Microsoft, Trump administration clash over email searches

WASHINGTON — On the surface, the investigation was routine.

Federal agents persuaded a judge to issue a warrant for a Microsoft email account they suspected was used for drug trafficking.

But U.S.-based Microsoft kept the emails on a server in Ireland. Microsoft said that meant the emails were beyond the warrant's reach. A federal appeals court agreed.

Late last month, the Trump administration asked the Supreme Court to intervene.

The case is among several legal clashes that Redmond, Washington-based Microsoft and other technology companies have had with the government over questions of digital privacy and authorities' need for information to combat crime and extremism. Privacy law experts say the companies have been more willing to push back against the government since the leak of classified information detailing America's surveillance programs.

Another issue highlighted in the appeal is the difficulty that judges face in trying to square decades-old laws with new technological developments.

In the latest case, a suspected drug trafficker used Microsoft's email service. In 2013, federal investigators obtained a warrant under a 1986 law for the emails themselves as well as identifying information about the user of the email account.

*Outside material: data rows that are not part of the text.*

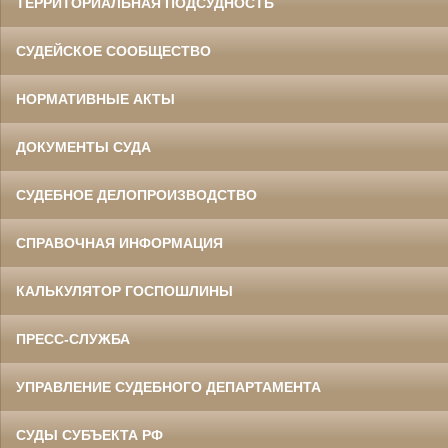
ТЕРРИТОРИАЛЬНАЯ ПОДСУДНОСТЬ
СУДЕЙСКОЕ СООБЩЕСТВО
НОРМАТИВНЫЕ АКТЫ
ДОКУМЕНТЫ СУДА
СУДЕБНОЕ ДЕЛОПРОИЗВОДСТВО
СПРАВОЧНАЯ ИНФОРМАЦИЯ
КАЛЬКУЛЯТОР ГОСПОШЛИНЫ
ПРЕСС-СЛУЖБА
УПРАВЛЕНИЕ СУДЕБНОГО ДЕПАРТАМЕНТА
СУДЫ СУБЪЕКТА РФ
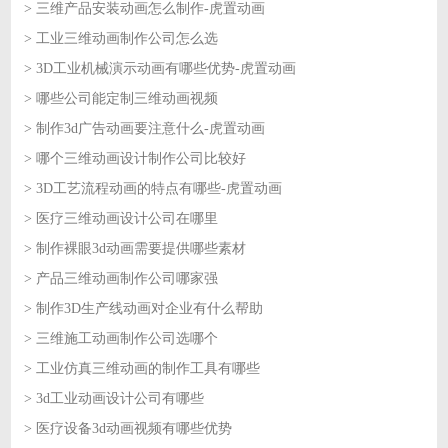
> 三维产品安装动画怎么制作-虎置动画
2026-07-29
> 工业三维动画制作公司怎么选
2026-07-28
> 3D工业机械演示动画有哪些优势-虎置动画
2026-07-28
> 哪些公司能定制三维动画视频
2026-07-27
> 制作3d广告动画要注意什么-虎置动画
2026-07-27
> 哪个三维动画设计制作公司比较好
2026-07-24
> 3D工艺流程动画的特点有哪些-虎置动画
2026-07-24
> 医疗三维动画设计公司在哪里
2026-07-23
> 制作裸眼3d动画需要提供哪些素材
2026-07-23
> 产品三维动画制作公司哪家强
2026-07-22
> 制作3D生产线动画对企业有什么帮助
2026-07-22
> 三维施工动画制作公司选哪个
2026-07-21
> 工业仿真三维动画的制作工具有哪些
2026-07-21
> 3d工业动画设计公司有哪些
2026-07-20
> 医疗设备3d动画视频有哪些优势
2026-07-20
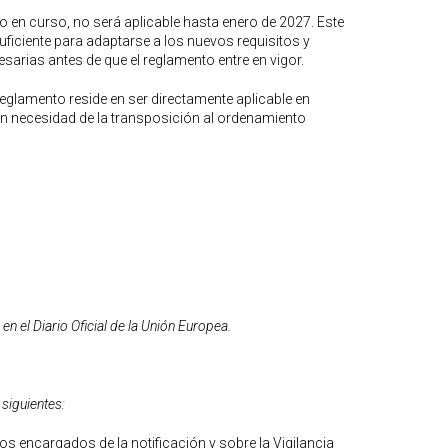
o en curso, no será aplicable hasta enero de 2027. Este
uficiente para adaptarse a los nuevos requisitos y
rias antes de que el reglamento entre en vigor.
eglamento reside en ser directamente aplicable en
in necesidad de la transposición al ordenamiento
en el Diario Oficial de la Unión Europea.
 siguientes:
s encargados de la notificación y sobre la Vigilancia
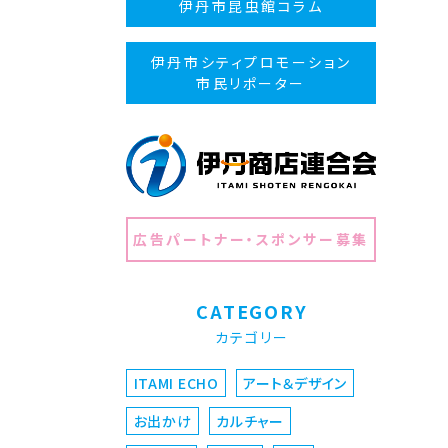
伊丹市昆虫館コラム
伊丹市シティプロモーション
市民リポーター
広告パートナー・スポンサー募集
CATEGORY
カテゴリー
ITAMI ECHO
アート＆デザイン
お出かけ
カルチャー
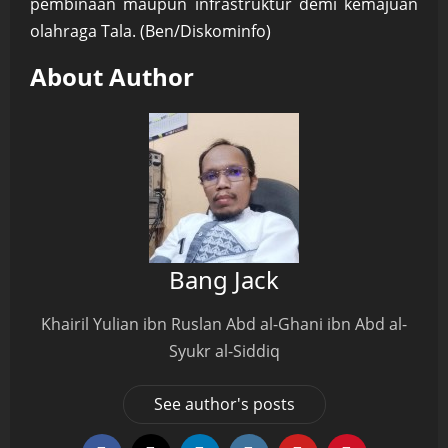
pembinaan maupun infrastruktur demi kemajuan
olahraga Tala. (Ben/Diskominfo)
About Author
Bang Jack
Khairil Yulian ibn Ruslan Abd al-Ghani ibn Abd al-
Syukr al-Siddiq
See author's posts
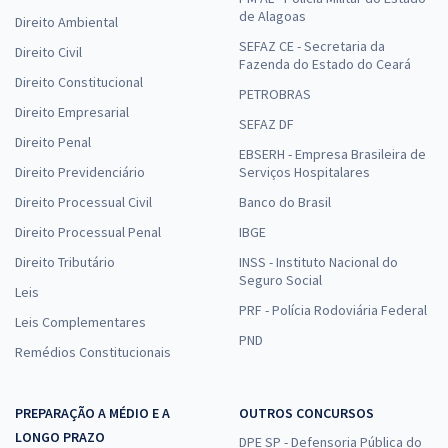
de Alagoas
Direito Ambiental
SEFAZ CE - Secretaria da
Direito Civil
Fazenda do Estado do Ceará
Direito Constitucional
PETROBRAS
Direito Empresarial
SEFAZ DF
Direito Penal
EBSERH - Empresa Brasileira de
Direito Previdenciário
Serviços Hospitalares
Direito Processual Civil
Banco do Brasil
Direito Processual Penal
IBGE
Direito Tributário
INSS - Instituto Nacional do
Seguro Social
Leis
PRF - Polícia Rodoviária Federal
Leis Complementares
PND
Remédios Constitucionais
PREPARAÇÃO A MÉDIO E A
OUTROS CONCURSOS
LONGO PRAZO
DPE SP - Defensoria Pública do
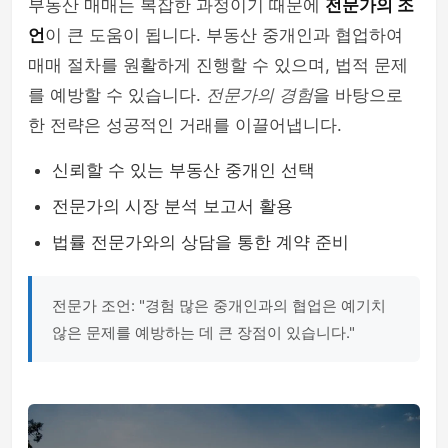
부동산 매매는 복잡한 과정이기 때문에
전문가의 조
언
이 큰 도움이 됩니다. 부동산 중개인과 협업하여
매매 절차를 원활하게 진행할 수 있으며, 법적 문제
를 예방할 수 있습니다.
전문가의 경험
을 바탕으로
한 전략은 성공적인 거래를 이끌어냅니다.
신뢰할 수 있는 부동산 중개인 선택
전문가의 시장 분석 보고서 활용
법률 전문가와의 상담을 통한 계약 준비
전문가 조언: "경험 많은 중개인과의 협업은 예기치
않은 문제를 예방하는 데 큰 장점이 있습니다."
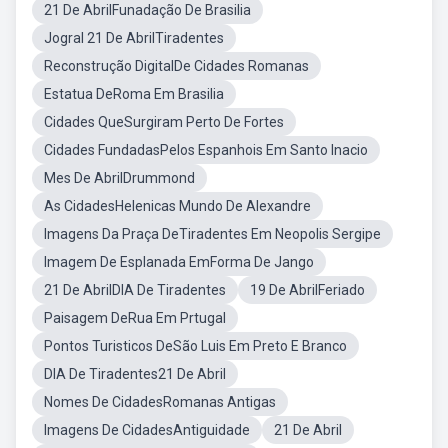
21 De AbrilFunadação De Brasilia
Jogral 21 De AbrilTiradentes
Reconstrução DigitalDe Cidades Romanas
Estatua DeRoma Em Brasilia
Cidades QueSurgiram Perto De Fortes
Cidades FundadasPelos Espanhois Em Santo Inacio
Mes De AbrilDrummond
As CidadesHelenicas Mundo De Alexandre
Imagens Da Praça DeTiradentes Em Neopolis Sergipe
Imagem De Esplanada EmForma De Jango
21 De AbrilDIA De Tiradentes
19 De AbrilFeriado
Paisagem DeRua Em Prtugal
Pontos Turisticos DeSão Luis Em Preto E Branco
DIA De Tiradentes21 De Abril
Nomes De CidadesRomanas Antigas
Imagens De CidadesAntiguidade
21 De Abril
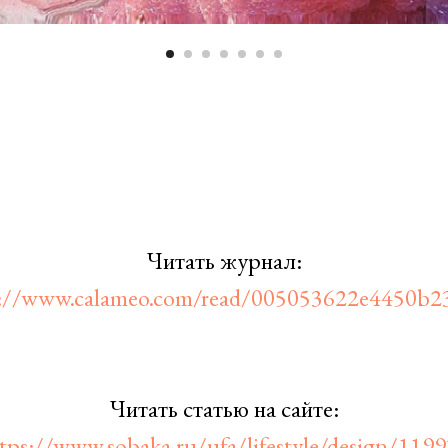
Читать журнал:
s://www.calameo.com/read/005053622e4450b2
Читать статью на сайте:
tps://www.sobaka.ru/ufa/lifestyle/design/119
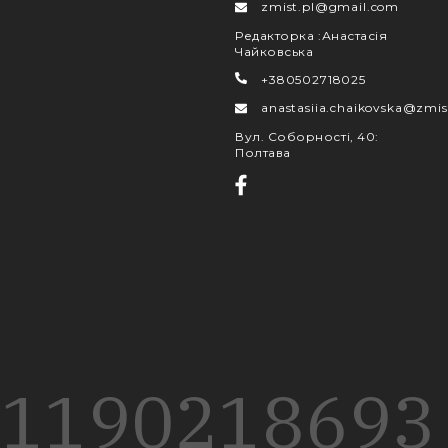
zmist.pl@gmail.com
Редакторка
:
Анастасія
Чайковська
+380502718025
anastasiia.chaikovska@zmis
Вул. Соборності, 40
:
Полтава
1190
218
693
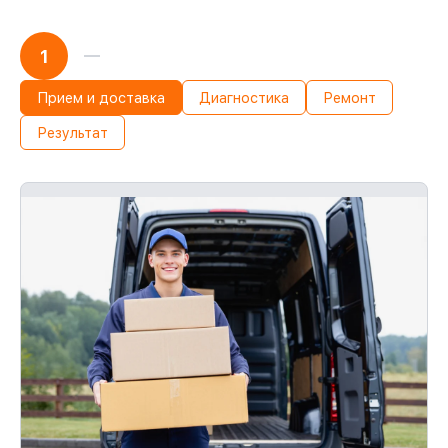
Мы обеспечиваем качество
обслуживания и целостность техники.
1
При поломке по нашей ответственности,
возмещаем убытки.
Обслуживание устройств с гарантией до
Прием и доставка
Диагностика
Ремонт
36 месяцев
Результат
С документами о гарантии, мы
обслужим устройство повторно без
оплаты и без задержек.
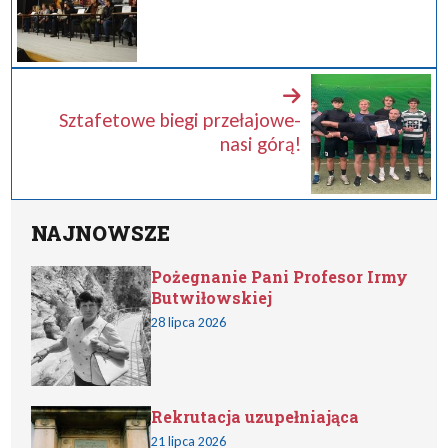
Sztafetowe biegi przełajowe-
nasi górą!
NAJNOWSZE
Pożegnanie Pani Profesor Irmy
Butwiłowskiej
28 lipca 2026
Rekrutacja uzupełniająca
21 lipca 2026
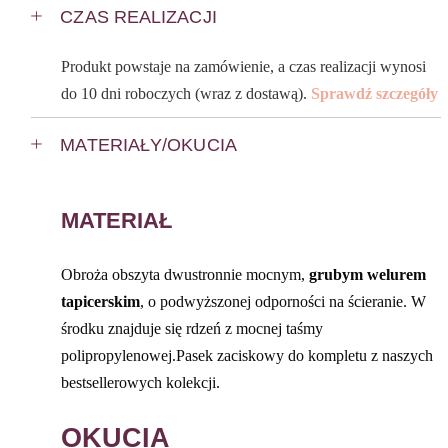
CZAS REALIZACJI
Produkt powstaje na zamówienie, a czas realizacji wynosi
do 10 dni roboczych (wraz z dostawą).
Sprawdź szczegóły
MATERIAŁY/OKUCIA
MATERIAŁ
Obroża obszyta dwustronnie mocnym,
grubym welurem
tapicerskim
, o podwyższonej odporności na ścieranie. W
środku znajduje się rdzeń z mocnej taśmy
polipropylenowej.Pasek zaciskowy do kompletu z naszych
bestsellerowych kolekcji.
OKUCIA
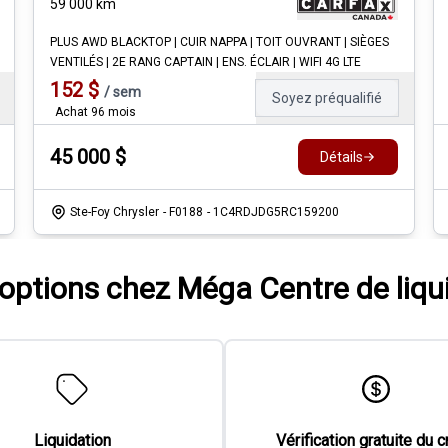
59 000
km
PLUS AWD BLACKTOP | CUIR NAPPA | TOIT OUVRANT | SIÈGES
VENTILÉS | 2E RANG CAPTAIN | ENS. ÉCLAIR | WIFI 4G LTE
152
$
/
sem
Soyez préqualifié
Achat 96 mois
45 000
$
Détails
Ste-Foy Chrysler
- F0188
- 1C4RDJDG5RC159200
'options chez Méga Centre de liqu
Liquidation
Vérification gratuite du c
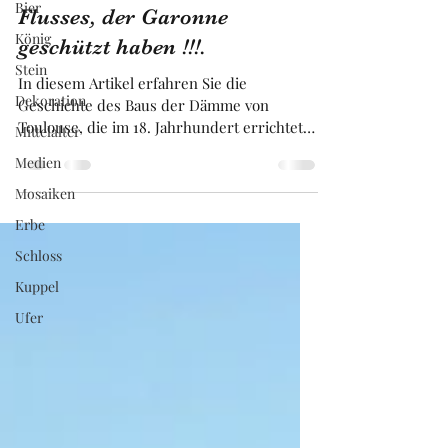
Bier
Überschwemmungen ihres
König
Flusses, der Garonne
Stein
geschützt haben !!!.
Dekoration
In diesem Artikel erfahren Sie die
Mittelalter
Geschichte des Baus der Dämme von
Medien
Toulouse, die im 18. Jahrhundert errichtet
wurden und das historische bürgerliche
Mosaiken
Zentrum unserer Stadt schützten. Das
Erbe
andere Ufer, das Ufer der Krankenhäser,
der Armen, des kranken, des Erben und
Schloss
der Prostituierten, musste bis ins 19.
Kuppel
Jahrhundert warten, um durch Dämme
Ufer
geschützt werden. Dieses linke Ufer erlebte
im Laufe seiner Geschichte verheerende
Überschwemmungen unseres Flusses, des
Garonne in Toulous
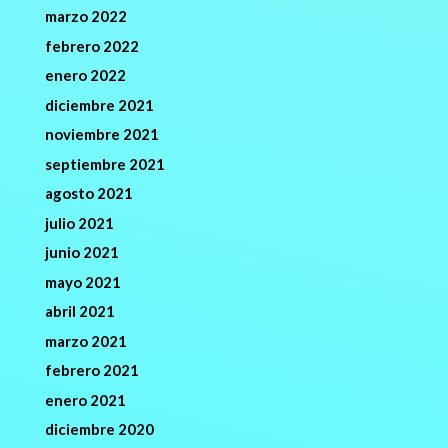
marzo 2022
febrero 2022
enero 2022
diciembre 2021
noviembre 2021
septiembre 2021
agosto 2021
julio 2021
junio 2021
mayo 2021
abril 2021
marzo 2021
febrero 2021
enero 2021
diciembre 2020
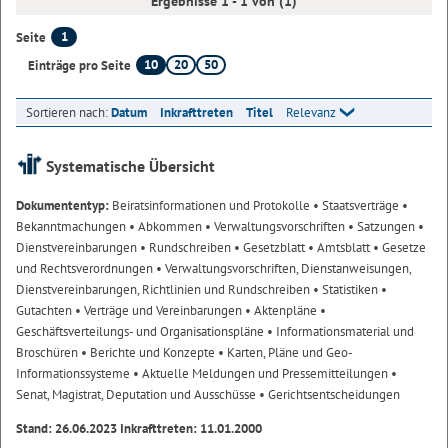
Ergebnisse 1 - 1 von (1)
1
Seite
10
20
50
Einträge pro Seite
Sortieren nach:
Datum
Inkrafttreten
Titel
Relevanz
Systematische Übersicht
Dokumententyp:
Beiratsinformationen und Protokolle
• Staatsverträge
•
Bekanntmachungen
• Abkommen
• Verwaltungsvorschriften
• Satzungen
•
Dienstvereinbarungen
• Rundschreiben
• Gesetzblatt
• Amtsblatt
• Gesetze
und Rechtsverordnungen
• Verwaltungsvorschriften, Dienstanweisungen,
Dienstvereinbarungen, Richtlinien und Rundschreiben
• Statistiken
•
Gutachten
• Verträge und Vereinbarungen
• Aktenpläne
•
Geschäftsverteilungs- und Organisationspläne
• Informationsmaterial und
Broschüren
• Berichte und Konzepte
• Karten, Pläne und Geo-
Informationssysteme
• Aktuelle Meldungen und Pressemitteilungen
•
Senat, Magistrat, Deputation und Ausschüsse
• Gerichtsentscheidungen
Stand: 26.06.2023 Inkrafttreten: 11.01.2000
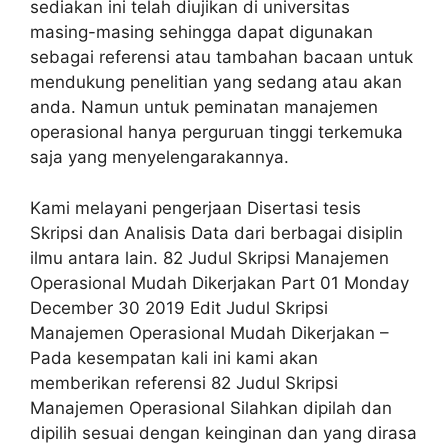
sediakan ini telah diujikan di universitas
masing-masing sehingga dapat digunakan
sebagai referensi atau tambahan bacaan untuk
mendukung penelitian yang sedang atau akan
anda. Namun untuk peminatan manajemen
operasional hanya perguruan tinggi terkemuka
saja yang menyelengarakannya.
Kami melayani pengerjaan Disertasi tesis
Skripsi dan Analisis Data dari berbagai disiplin
ilmu antara lain. 82 Judul Skripsi Manajemen
Operasional Mudah Dikerjakan Part 01 Monday
December 30 2019 Edit Judul Skripsi
Manajemen Operasional Mudah Dikerjakan –
Pada kesempatan kali ini kami akan
memberikan referensi 82 Judul Skripsi
Manajemen Operasional Silahkan dipilah dan
dipilih sesuai dengan keinginan dan yang dirasa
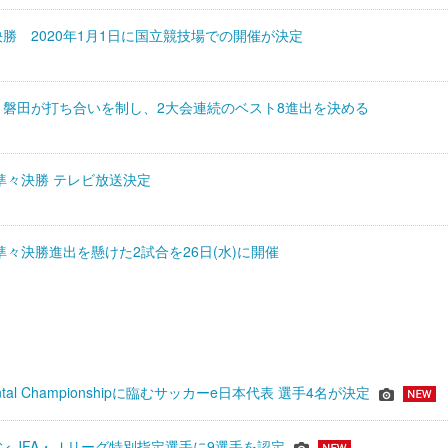
決勝 2020年1月1日に国立競技場での開催が決定
 磐田が打ち合いを制し、2大会連続のベスト8進出を決める
 準々決勝 テレビ放送決定
 準々決勝進出を懸けた2試合を26日(水)に開催
inental Championshipに臨むサッカーe日本代表 選手4名が決定
ーズン JFA・Ｊリーグ特別指定選手に9選手を認定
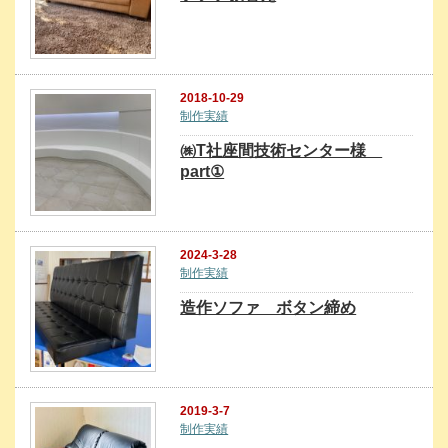
2018-10-29
制作実績
㈱T社座間技術センター様
part①
2024-3-28
制作実績
造作ソファ ボタン締め
2019-3-7
制作実績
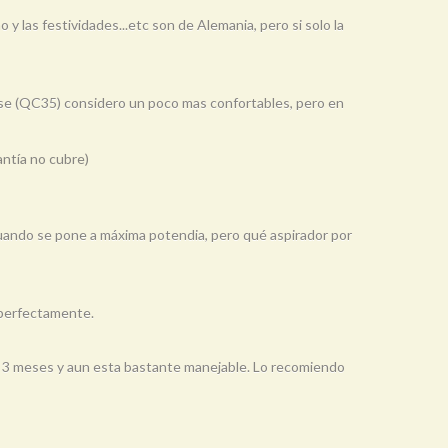
 y las festividades...etc son de Alemania, pero si solo la
se (QC35) considero un poco mas confortables, pero en
antía no cubre)
cuando se pone a máxima potendia, pero qué aspirador por
o perfectamente.
 de 3 meses y aun esta bastante manejable. Lo recomiendo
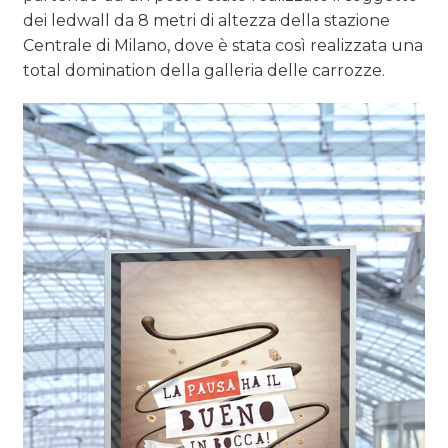
dei ledwall da 8 metri di altezza della stazione
Centrale di Milano, dove è stata così realizzata una
total domination della galleria delle carrozze.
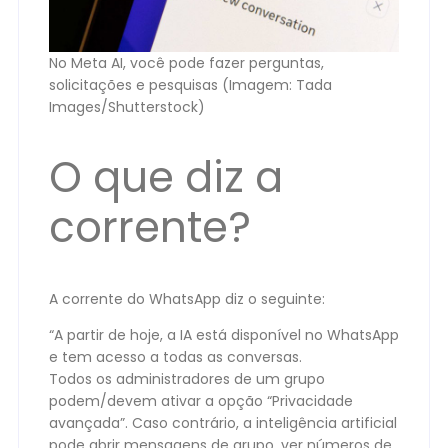
No Meta AI, você pode fazer perguntas,
solicitações e pesquisas (Imagem: Tada
Images/Shutterstock)
O que diz a
corrente?
A corrente do WhatsApp diz o seguinte:
“A partir de hoje, a IA está disponível no WhatsApp
e tem acesso a todas as conversas.
Todos os administradores de um grupo
podem/devem ativar a opção “Privacidade
avançada”. Caso contrário, a inteligência artificial
pode abrir mensagens de grupo, ver números de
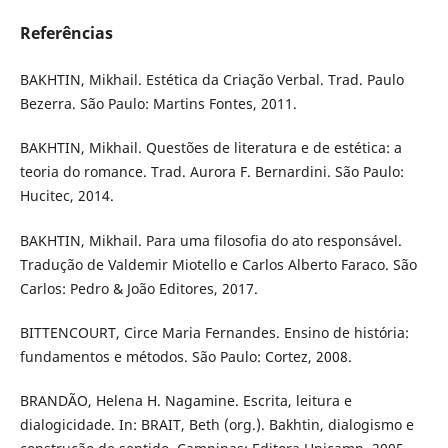
Referências
BAKHTIN, Mikhail. Estética da Criação Verbal. Trad. Paulo
Bezerra. São Paulo: Martins Fontes, 2011.
BAKHTIN, Mikhail. Questões de literatura e de estética: a
teoria do romance. Trad. Aurora F. Bernardini. São Paulo:
Hucitec, 2014.
BAKHTIN, Mikhail. Para uma filosofia do ato responsável.
Tradução de Valdemir Miotello e Carlos Alberto Faraco. São
Carlos: Pedro & João Editores, 2017.
BITTENCOURT, Circe Maria Fernandes. Ensino de história:
fundamentos e métodos. São Paulo: Cortez, 2008.
BRANDÃO, Helena H. Nagamine. Escrita, leitura e
dialogicidade. In: BRAIT, Beth (org.). Bakhtin, dialogismo e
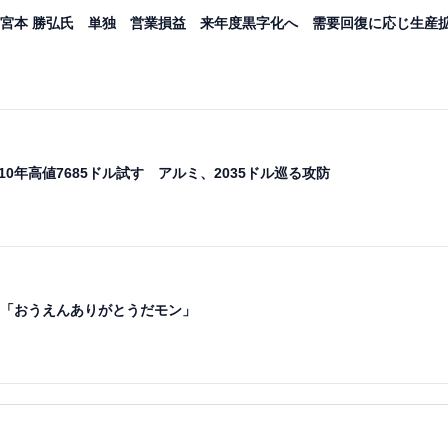
宮本 勝弘氏 単独 営業損益 来年度黒字化へ 需要回復に応じ生産
10年高値7685ドル試す アルミ、2035ドル巡る攻防
「おうえんありがとうだモン」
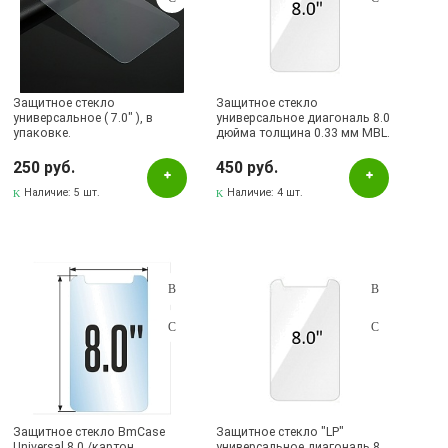
Защитное стекло
Защитное стекло
универсальное ( 7.0" ), в
универсальное диагональ 8.0
упаковке.
дюйма толщина 0.33 мм MBL.
250 руб.
450 руб.
Наличие:
5 шт.
Наличие:
4 шт.
Защитное стекло BmCase
Защитное стекло "LP"
Universal 8.0 /картон.
универсальное диагональ 8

Microsoft turned over the information, but went to court to defend its decision not to hand over the emails from Ireland.

The federal appeals court in New York agreed with the company that the 1986 Stored Communications Act does not apply outside the United States.

The administration's Supreme Court appeal said the decision is damaging "hundreds if not thousands of investigations of crimes — ranging from terrorism, to child pornography, to fraud."

The emails, the administration noted, may reside on a server somewhere, but said Microsoft can retrieve them "domestically with the click of a computer mouse."

Microsoft's president, Brad Smith, said in a blog post following the high court appeal that the administration's position "would put businesses in impossible conflict-of-law situations and hurt the security, jobs, and personal rights of Americans."

Technology companies and privacy experts are among those watching the case closely.

"This is a big deal in an era of a global internet. Servers are not just in the United States. They're all over the world, and figuring out the rules for foreign-stored data is really important, not just for us, but for foreign governments," said Orin Kerr, a George Washington University law professor whose work is cited in the appellate ruling.

One problem identified by Kerr and other privacy scholars is that courts might not be the best place to resolve these issues.

Should the same rules apply to the emails of an American citizen and a foreigner? Does it matter where the person is living?

"The Supreme Court can't answer these questions in the nuanced way that's needed," said Jennifer Daskal, an American University law professor.

Even Judge Gerard Lynch on the New York panel that sided with Microsoft called for "congressional action to revise a badly outdated statute."

The Stored Communications Act became law long before the advent of cloud computing. To the extent personal information was kept online, it was mainly on personal computers.

Today, companies build data centers around the world to keep up with their customers' demands for speed and access.

Members of Congress have introduced legislation to update the law, but nothing has been enacted.

Sen. Orrin Hatch, R-Utah, opposes the administration's appeal, but said in a statement that "Congress can and should modernize data privacy laws to ensure that law enforcement can access evidence in a timely manner."

Microsoft also supports revising the law. The company also is among those challenging "gag orders" that prevent service providers from notifying customers that their data have been turned over to the government under court order.

Companies have been more willing to assert their customers' and their own privacy interests since former National Security Agency contractor Edward Snowden's leak of classified U.S. material about America's surveillance programs, Kerr said.

The technology companies wield enormous power, perhaps more than governments do, in shaping the scope of digital age privacy rights, Daskal said.

The companies decide "what to retain, where to keep it, for how long, and whether to encrypt it," she said. And when governments produce court orders for customers' information, it's the companies' call about "when to comply and when to resist," Daskal said.

The justices won't decide whether to hear U.S. v. Microsoft, 17-2, before the fall. If they do, argument wouldn't occur until next year.